Par Émilie Villeneuve (texte) et Olivier Blouin (photographies)

(Éditions Cardinal, 256 pages)

La plongée dans l’histoire de Saint-Tite se fait naturellement avec cette nouvelle publication d’Émilie Villeneuve et Olivier Blouin qui avaient signé Moutarde Chou – Histoires, recettes et secrets des meilleurs casse-croûtes du Québec, en 2012.
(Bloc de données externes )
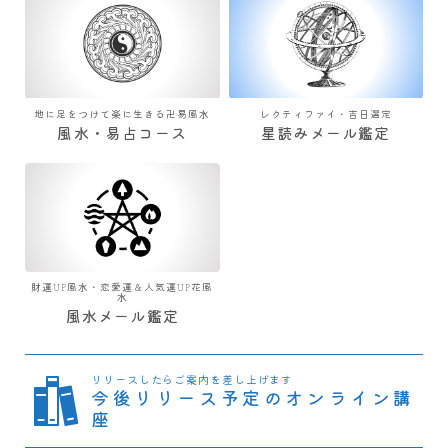
地に足をつけて楽に生きる卍易風水
レクティファイ・吉日選定
風水・易占コース
星読みメール鑑定
財運UP風水・恋愛運＆人気運UP花風
水
風水メール鑑定
リリースしたらご案内を差し上げます
今後リリース予定のオンライン講
座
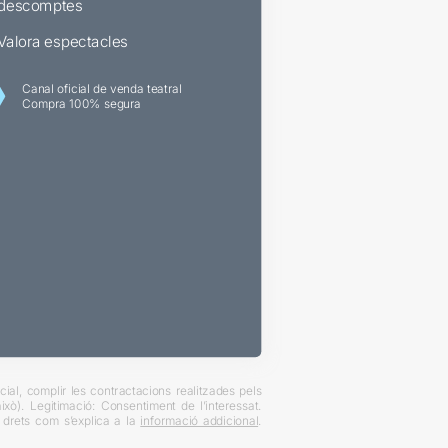
descomptes
Valora espectacles
Canal oficial de venda teatral
Compra 100% segura
ial, complir les contractacions realitzades pels
xò). Legitimació: Consentiment de l’interessat.
es drets com s’explica a la
informació addicional
.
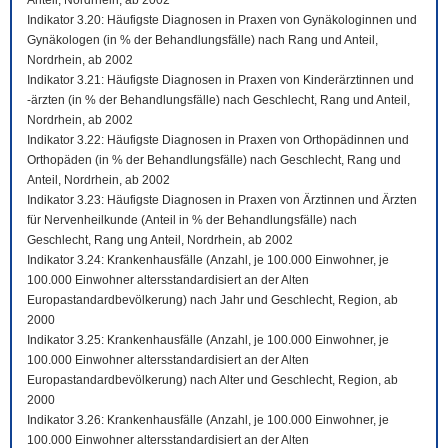
Anteil, Nordrhein, ab 2002
Indikator 3.20: Häufigste Diagnosen in Praxen von Gynäkologinnen und
Gynäkologen (in % der Behandlungsfälle) nach Rang und Anteil,
Nordrhein, ab 2002
Indikator 3.21: Häufigste Diagnosen in Praxen von Kinderärztinnen und
-ärzten (in % der Behandlungsfälle) nach Geschlecht, Rang und Anteil,
Nordrhein, ab 2002
Indikator 3.22: Häufigste Diagnosen in Praxen von Orthopädinnen und
Orthopäden (in % der Behandlungsfälle) nach Geschlecht, Rang und
Anteil, Nordrhein, ab 2002
Indikator 3.23: Häufigste Diagnosen in Praxen von Ärztinnen und Ärzten
für Nervenheilkunde (Anteil in % der Behandlungsfälle) nach
Geschlecht, Rang ung Anteil, Nordrhein, ab 2002
Indikator 3.24: Krankenhausfälle (Anzahl, je 100.000 Einwohner, je
100.000 Einwohner altersstandardisiert an der Alten
Europastandardbevölkerung) nach Jahr und Geschlecht, Region, ab
2000
Indikator 3.25: Krankenhausfälle (Anzahl, je 100.000 Einwohner, je
100.000 Einwohner altersstandardisiert an der Alten
Europastandardbevölkerung) nach Alter und Geschlecht, Region, ab
2000
Indikator 3.26: Krankenhausfälle (Anzahl, je 100.000 Einwohner, je
100.000 Einwohner altersstandardisiert an der Alten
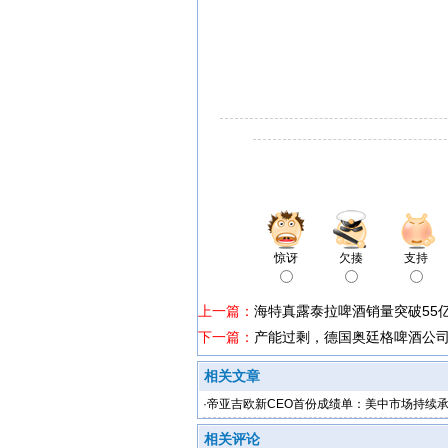
惊讶
欠揍
支持
上一篇：
海特真露泰拉啤酒销量突破55
下一篇：
产能过剩，德国奥廷格啤酒公
相关文章
·
帝亚吉欧新CEO首份成绩单：美中市场持续
相关评论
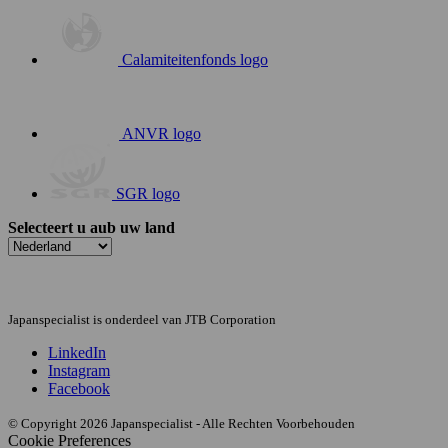
Calamiteitenfonds logo
ANVR logo
SGR logo
Selecteert u aub uw land
Japanspecialist is onderdeel van JTB Corporation
LinkedIn
Instagram
Facebook
© Copyright 2026 Japanspecialist - Alle Rechten Voorbehouden
Cookie Preferences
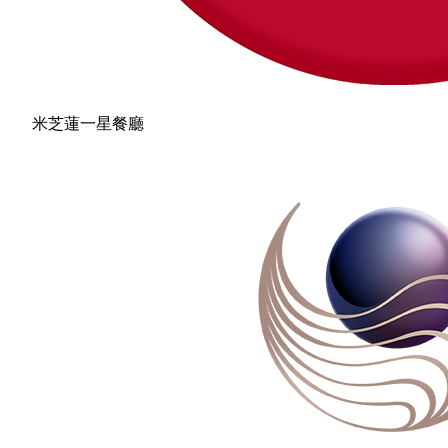
米芝蓮一星餐廳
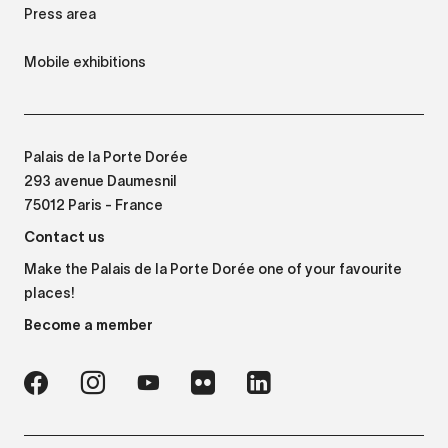
Press area
Mobile exhibitions
Palais de la Porte Dorée
293 avenue Daumesnil
75012 Paris - France
Contact us
Make the Palais de la Porte Dorée one of your favourite
places!
Become a member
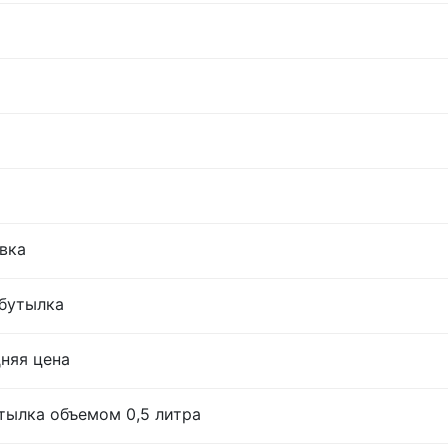
овка
 бутылка
дняя цена
тылка объемом 0,5 литра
St-Tite : Une histoire tirée par les chevaux est non seulement un rappel historique des origines de la ville et de ses habitants, mais aussi un hommage au Festival western qui anime St-Tite depuis 1968. On y retrouve des portraits des artisans du festival, des habitants de la ville qui mettent la main à la pâte depuis près de 50 ans pour faire de ce festival le lieu de recueillement annuel de près de 600 000 visiteurs, ainsi que des histoires contées et racontées sur la ville, le festival – qui a son lot de belles anecdotes, thématiques et cachoteries – et, bien sûr, les chevaux qui ont fait de ce bourg mauricien, l’un des lieux mythiques de la culture western.

Villeneuve et Blouin ont les mots et les images pour faire de ce titre l’un des plus intrigants de l’année 2014, qui capte dès l’ouverture et qu’on ne peut lâcher sans peine.